Presentable prototype, End of phase I

31 Aug 2021

M4

Minimal product

14 Oct 2021

M5

Viable tested product

30 Nov 2021

M6

End of phase II, End of project

31 Dec 2021

Future Potential

MidConnect project will deliver a productized solution at its end. However, there is still potential for future improvement and innovation after the project. Many potential avenues for future development will be certainly uncovered during the project. Yet, there are some possibilities that show their promise even now:

  • The concept of basis for data processing in a form of abstract role, together with data release concept can be re-used for other use cases. Most notably, such concepts can be re-used for outbound data processing (provisioning). Each service can specify data requirements according to the purpose of data processing in the service.
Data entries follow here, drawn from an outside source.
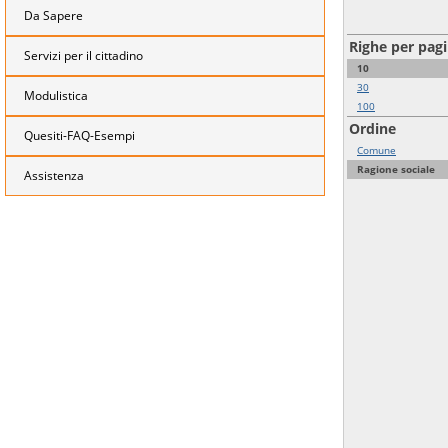
Da Sapere
Righe per pag
Servizi per il cittadino
10
30
Modulistica
100
Ordine
Quesiti-FAQ-Esempi
Comune
Ragione sociale
Assistenza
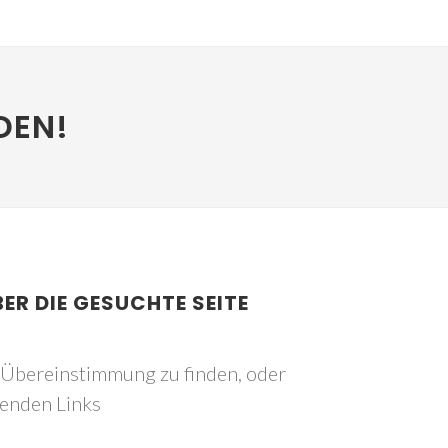
DEN!
BER DIE GESUCHTE SEITE
e Übereinstimmung zu finden, oder
genden Links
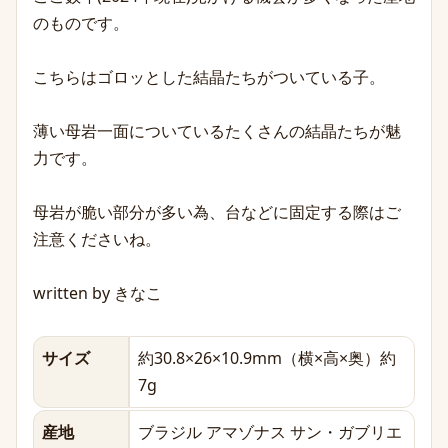
のものです。
こちらはゴロッとした結晶たちがついている子。
薄い母岩一面についているたくさんの結晶たちが魅
力です。
母岩が脆い部分が多い為、台などに固定する際はご
注意くださいね。
written by きなこ
サイズ
約30.8×26×10.9mm（横×高×奥）約
7g
産地
ブラジル アマゾナス サン・ガブリエ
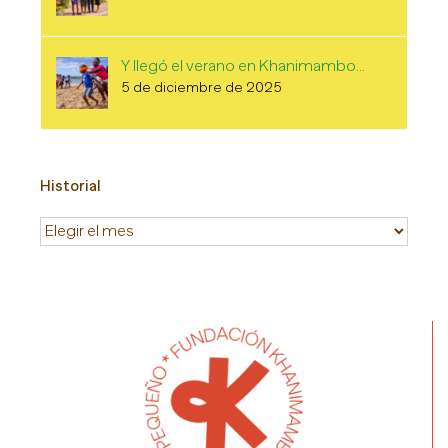
Y llegó el verano en Khanimambo…
5 de diciembre de 2025
Historial
Historial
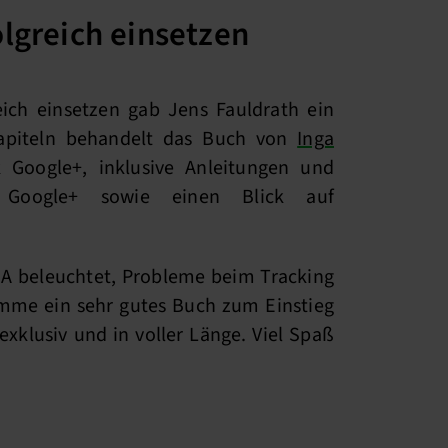
lgreich einsetzen
ich einsetzen gab Jens Fauldrath ein
Kapiteln behandelt das Buch von
Inga
 Google+, inklusive Anleitungen und
Google+ sowie einen Blick auf
EA beleuchtet, Probleme beim Tracking
umme ein sehr gutes Buch zum Einstieg
exklusiv und in voller Länge. Viel Spaß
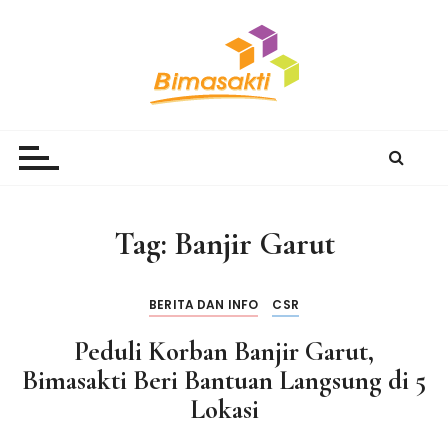
S
k
i
p
t
Bimasakti Multi Sinergi
PT Bimasakti Multi Sinergi
o
c
o
n
Tag:
Banjir Garut
t
e
n
BERITA DAN INFO
CSR
t
Peduli Korban Banjir Garut,
Bimasakti Beri Bantuan Langsung di 5
Lokasi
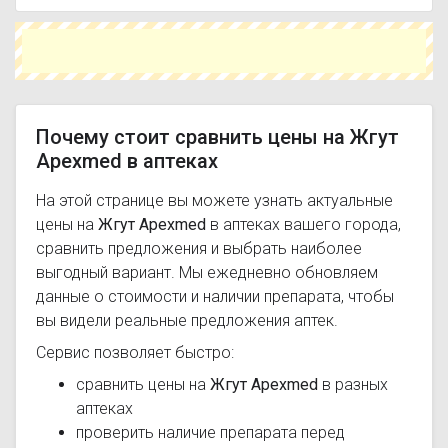
Чтобы купить Жгут Apexmed в ближайшей
аптеке, укажите свой город и сравните
предложения. Это поможет сэкономить время
и выбрать оптимальный вариант по цене и
наличию.
Почему стоит сравнить цены на Жгут
Apexmed в аптеках
На этой странице вы можете узнать актуальные
цены на
Жгут Apexmed
в аптеках вашего города,
сравнить предложения и выбрать наиболее
выгодный вариант. Мы ежедневно обновляем
данные о стоимости и наличии препарата, чтобы
вы видели реальные предложения аптек.
Сервис позволяет быстро:
сравнить цены на
Жгут Apexmed
в разных
аптеках
проверить наличие препарата перед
MidPoint can check that the requirements are satisfied when the service is activated (assigned). Similarly, midPoint can dispose of the personal data that are not longer needed when a service is deactivated.

  • The concept of data requirement/release is also a step towards progressive user profile. The basic idea is to maintain only those personal data items that are necessary to provide a viable service. The data can be supplied in a progressive fashion when new service is activated or upgraded and new data items are needed. MidPoint could ask the user to supply the data, or perhaps use appropriate protocols to automatically retrieve the data on demand.

  • The self-service interface can be extended to support more functionality. There is a demand for self-service management of groups and person-to-person relations (favorite contacts, friend-friend, student-parent). Appropriate user experience is likely to be a challenge, however the self-service user interface should be perfectly suitable for this purpose.